Oxidative stress assay, preparation of tissue lysates, and western blot analysis
Thirty-two rats were divided into four groups (n=8/group), and treated as described above. Two hours after resuscitation, blood samples and SMA tissues were collected. Serum levels for four oxidative stress biomarkers, including malondialdehyde (MDA), superoxide dismutase (SOD), catalase (CAT), and glutathione (GSH), were detected with commercial assay kits (Jiancheng Bioengineering Institute, Nanjing, China) according to the manufacturer’s instructions. SMA tissue protein extracts were prepared and western blot analysis was performed as described previously . Antibodies were as follows: MLC (myosin light chain, 1:1000; Sigma), phospho-MLC (1:1000; Cell Signaling, Danvers, MA, USA), Drp1 (1:1000; Abcam, Cambridge, MA, USA), Fis1 (1:1000; Abcam), Mfn1 (1:1000; Abcam), Mfn2 (1:1000; Abcam), and β-actin (1:5000; Sigma). Bands were detected with fluorescent secondary antibodies and quantified using the Odyssey CLx Infrared Imaging System (LI-COR, Inc., Lincoln, Nebraska, USA).

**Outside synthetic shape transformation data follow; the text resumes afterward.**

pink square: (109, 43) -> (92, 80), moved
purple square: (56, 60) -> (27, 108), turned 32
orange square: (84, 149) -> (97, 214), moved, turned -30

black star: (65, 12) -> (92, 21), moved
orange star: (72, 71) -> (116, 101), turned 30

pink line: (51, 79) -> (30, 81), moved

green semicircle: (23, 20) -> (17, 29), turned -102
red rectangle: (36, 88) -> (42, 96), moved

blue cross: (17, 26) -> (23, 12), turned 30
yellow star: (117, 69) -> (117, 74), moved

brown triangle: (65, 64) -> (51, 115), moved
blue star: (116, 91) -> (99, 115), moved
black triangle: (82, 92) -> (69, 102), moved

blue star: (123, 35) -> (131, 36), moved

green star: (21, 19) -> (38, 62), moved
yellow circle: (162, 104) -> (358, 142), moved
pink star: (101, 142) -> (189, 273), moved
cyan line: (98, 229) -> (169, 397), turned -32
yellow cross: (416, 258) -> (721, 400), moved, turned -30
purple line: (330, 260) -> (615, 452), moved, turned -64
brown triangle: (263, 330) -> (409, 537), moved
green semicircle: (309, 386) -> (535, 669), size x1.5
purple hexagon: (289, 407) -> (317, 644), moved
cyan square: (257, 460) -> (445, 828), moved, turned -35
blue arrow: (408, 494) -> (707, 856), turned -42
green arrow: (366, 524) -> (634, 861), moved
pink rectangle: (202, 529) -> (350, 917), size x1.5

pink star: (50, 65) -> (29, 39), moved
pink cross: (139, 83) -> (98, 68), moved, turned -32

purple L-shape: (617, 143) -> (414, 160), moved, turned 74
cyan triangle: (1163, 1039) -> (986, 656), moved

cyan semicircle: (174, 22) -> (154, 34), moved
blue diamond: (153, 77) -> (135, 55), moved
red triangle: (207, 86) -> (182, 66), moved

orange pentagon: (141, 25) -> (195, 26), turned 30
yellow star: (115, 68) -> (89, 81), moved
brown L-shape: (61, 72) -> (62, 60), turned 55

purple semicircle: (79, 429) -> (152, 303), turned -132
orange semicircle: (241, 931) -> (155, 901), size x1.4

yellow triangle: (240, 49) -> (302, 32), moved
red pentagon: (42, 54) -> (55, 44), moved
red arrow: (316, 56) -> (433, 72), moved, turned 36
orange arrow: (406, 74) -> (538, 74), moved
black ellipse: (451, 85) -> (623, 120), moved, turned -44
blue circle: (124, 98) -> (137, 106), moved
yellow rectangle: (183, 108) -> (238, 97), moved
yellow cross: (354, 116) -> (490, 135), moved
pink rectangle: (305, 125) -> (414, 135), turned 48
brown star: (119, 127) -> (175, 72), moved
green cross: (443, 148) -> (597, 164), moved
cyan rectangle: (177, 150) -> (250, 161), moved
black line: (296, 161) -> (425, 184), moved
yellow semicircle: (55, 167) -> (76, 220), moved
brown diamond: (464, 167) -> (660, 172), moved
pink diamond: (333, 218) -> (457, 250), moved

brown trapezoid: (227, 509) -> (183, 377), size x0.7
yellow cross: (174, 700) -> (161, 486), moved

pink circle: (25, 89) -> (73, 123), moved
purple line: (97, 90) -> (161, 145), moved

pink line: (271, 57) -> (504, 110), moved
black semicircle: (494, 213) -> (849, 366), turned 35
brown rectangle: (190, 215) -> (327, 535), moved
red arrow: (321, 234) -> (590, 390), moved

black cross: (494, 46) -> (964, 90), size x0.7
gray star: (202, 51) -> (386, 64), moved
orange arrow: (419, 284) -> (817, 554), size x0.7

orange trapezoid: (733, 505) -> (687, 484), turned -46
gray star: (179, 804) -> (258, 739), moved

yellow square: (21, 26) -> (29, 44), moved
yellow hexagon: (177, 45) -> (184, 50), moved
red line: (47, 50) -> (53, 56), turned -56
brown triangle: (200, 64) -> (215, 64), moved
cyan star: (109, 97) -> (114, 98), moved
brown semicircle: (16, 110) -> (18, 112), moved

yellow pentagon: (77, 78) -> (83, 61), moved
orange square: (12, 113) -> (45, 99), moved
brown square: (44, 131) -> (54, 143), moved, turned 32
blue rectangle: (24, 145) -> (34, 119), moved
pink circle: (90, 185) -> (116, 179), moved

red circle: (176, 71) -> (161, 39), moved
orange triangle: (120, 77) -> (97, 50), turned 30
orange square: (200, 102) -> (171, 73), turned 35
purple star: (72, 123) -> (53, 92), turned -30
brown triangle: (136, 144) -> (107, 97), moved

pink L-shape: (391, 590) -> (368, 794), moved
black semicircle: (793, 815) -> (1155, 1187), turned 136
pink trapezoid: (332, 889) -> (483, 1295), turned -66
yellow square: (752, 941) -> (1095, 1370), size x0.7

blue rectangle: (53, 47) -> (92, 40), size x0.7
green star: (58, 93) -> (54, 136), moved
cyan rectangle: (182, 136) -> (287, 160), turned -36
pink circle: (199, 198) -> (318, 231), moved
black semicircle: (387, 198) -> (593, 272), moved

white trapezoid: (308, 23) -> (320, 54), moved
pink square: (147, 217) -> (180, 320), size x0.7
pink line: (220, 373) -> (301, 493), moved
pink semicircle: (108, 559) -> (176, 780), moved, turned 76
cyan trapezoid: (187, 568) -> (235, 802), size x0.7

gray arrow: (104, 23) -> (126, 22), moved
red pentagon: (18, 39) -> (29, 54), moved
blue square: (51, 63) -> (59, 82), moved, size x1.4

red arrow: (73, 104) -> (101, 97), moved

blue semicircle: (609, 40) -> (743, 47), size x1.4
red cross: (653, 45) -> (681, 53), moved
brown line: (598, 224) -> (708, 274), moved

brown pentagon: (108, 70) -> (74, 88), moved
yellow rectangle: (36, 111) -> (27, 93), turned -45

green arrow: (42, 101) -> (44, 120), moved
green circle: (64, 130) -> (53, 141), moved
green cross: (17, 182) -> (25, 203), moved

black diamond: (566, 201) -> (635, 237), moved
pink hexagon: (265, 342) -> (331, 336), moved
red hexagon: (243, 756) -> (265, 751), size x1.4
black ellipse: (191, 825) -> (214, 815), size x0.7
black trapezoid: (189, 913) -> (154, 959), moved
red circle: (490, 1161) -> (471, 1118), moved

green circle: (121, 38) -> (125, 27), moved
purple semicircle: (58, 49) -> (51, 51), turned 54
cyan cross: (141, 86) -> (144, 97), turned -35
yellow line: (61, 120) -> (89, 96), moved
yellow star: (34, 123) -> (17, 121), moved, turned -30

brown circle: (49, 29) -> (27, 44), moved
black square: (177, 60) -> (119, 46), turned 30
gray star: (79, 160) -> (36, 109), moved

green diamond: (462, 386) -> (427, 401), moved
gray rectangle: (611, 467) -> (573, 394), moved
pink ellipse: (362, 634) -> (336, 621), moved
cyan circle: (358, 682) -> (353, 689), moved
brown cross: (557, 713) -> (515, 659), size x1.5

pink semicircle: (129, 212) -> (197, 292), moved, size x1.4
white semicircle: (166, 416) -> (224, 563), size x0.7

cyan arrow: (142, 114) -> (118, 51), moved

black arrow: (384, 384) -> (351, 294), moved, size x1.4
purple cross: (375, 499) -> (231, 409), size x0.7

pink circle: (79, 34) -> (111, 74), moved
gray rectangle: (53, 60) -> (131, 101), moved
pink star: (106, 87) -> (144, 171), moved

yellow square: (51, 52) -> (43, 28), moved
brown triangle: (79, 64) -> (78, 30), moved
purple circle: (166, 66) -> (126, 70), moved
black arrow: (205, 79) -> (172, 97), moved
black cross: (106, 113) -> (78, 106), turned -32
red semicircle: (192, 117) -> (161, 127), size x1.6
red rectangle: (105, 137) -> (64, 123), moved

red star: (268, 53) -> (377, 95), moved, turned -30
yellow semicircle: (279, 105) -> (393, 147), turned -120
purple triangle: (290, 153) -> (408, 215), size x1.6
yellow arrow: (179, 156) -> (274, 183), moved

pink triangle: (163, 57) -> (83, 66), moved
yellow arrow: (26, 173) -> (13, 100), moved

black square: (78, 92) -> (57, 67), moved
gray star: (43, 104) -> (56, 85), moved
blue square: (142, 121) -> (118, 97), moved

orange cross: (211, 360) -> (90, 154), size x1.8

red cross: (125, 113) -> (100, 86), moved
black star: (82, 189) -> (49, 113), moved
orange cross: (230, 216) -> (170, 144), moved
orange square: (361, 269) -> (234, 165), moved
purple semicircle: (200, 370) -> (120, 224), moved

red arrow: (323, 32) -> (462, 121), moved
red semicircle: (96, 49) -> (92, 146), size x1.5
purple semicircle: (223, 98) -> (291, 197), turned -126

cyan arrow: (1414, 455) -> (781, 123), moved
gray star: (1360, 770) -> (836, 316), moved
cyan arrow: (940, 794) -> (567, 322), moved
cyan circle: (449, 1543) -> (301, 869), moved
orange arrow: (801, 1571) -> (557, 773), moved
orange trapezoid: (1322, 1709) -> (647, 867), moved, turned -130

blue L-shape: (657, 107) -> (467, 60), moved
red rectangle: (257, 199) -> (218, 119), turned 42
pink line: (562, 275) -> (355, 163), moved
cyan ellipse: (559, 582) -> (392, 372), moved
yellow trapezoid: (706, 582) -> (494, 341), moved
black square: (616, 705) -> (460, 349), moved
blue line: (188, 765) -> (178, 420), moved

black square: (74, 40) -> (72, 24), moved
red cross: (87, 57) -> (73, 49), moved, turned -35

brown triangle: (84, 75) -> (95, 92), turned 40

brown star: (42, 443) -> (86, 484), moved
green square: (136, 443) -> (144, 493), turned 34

Primary culture of VSMCs and hypoxic treatment
Rat VSMCs were obtained from the SMAs of twenty adult SD rats using an explant technique as previously described . VSMCs were cultured in Dulbecco’s modified Eagle medium-F12 supplemented with 20% fetal bovine serum (Hyclone, Logan, UT, USA) and 1% antibiotics. Cells from passages 3 to 5 were used in the study. For hypoxic challenge, VSMCs were transferred into a hypoxia culture compartment (MIC-101, Billups-Rothenberg Inc., Del Mar, CA, USA), equilibrated by bubbling with 95% N2 and 5% CO2 for 15 min and then allowed to sit for 10 min. This procedure was repeated ﬁve times until the oxygen concentration was < 0.2%. VSMCs were maintained under hypoxic conditions for 2 hr and then used for subsequent experiments.
ROS level in VSMCs
Reactive oxygen species (ROS) levels in VSMCs were measured using the 2′,7′-dichlorofluorescin diacetate (DCF-DA) method . The cultured VSMCs were divided into three groups: normal control, hypoxia 2-h, and hypoxia+Cal (10 μmol/L, 30 min). After treatment with hypoxia and/or Cal, VSMCs were incubated with 10 μmol/L DCF-DA (Sigma) for 20 min at 37°C. DCF fluorescence was detected at 488 nm excitation and 525 nm emission using a Leica TCS SP5 confocal microscope. Images were collected and the mean fluorescence intensities of DCF were measured using the Image J application.
To visualize mitochondria in living cells, a mitochondria-specific probe was used. The VSMCs were divided into 3 groups: normal control, hypoxia 2-h, and hypoxia+Cal. After being subjected to hypoxia and/or treated with Cal, the VMSCs were washed with PBS and loaded with 100 nmol/L of MitoTracker deep red (Sigma) for 30 minutes. Fluorescence was detected with an excitation of 633 nm using a Leica confocal microscope.
Data are presented as means ± standard error (SEM). Animal survival was analyzed using the Kaplan-Meier survival curve, and the differences among groups were analyzed using a chi-square test. For the other experiments, differences between experimental groups were assessed using one or two-factor analysis of variance analyses, followed by post-hoc Tukey tests. Statistical calculations were performed using SPSS 18.0 (SPSS Inc., Chicago, IL). P<0.05 was the threshold for statistical significance.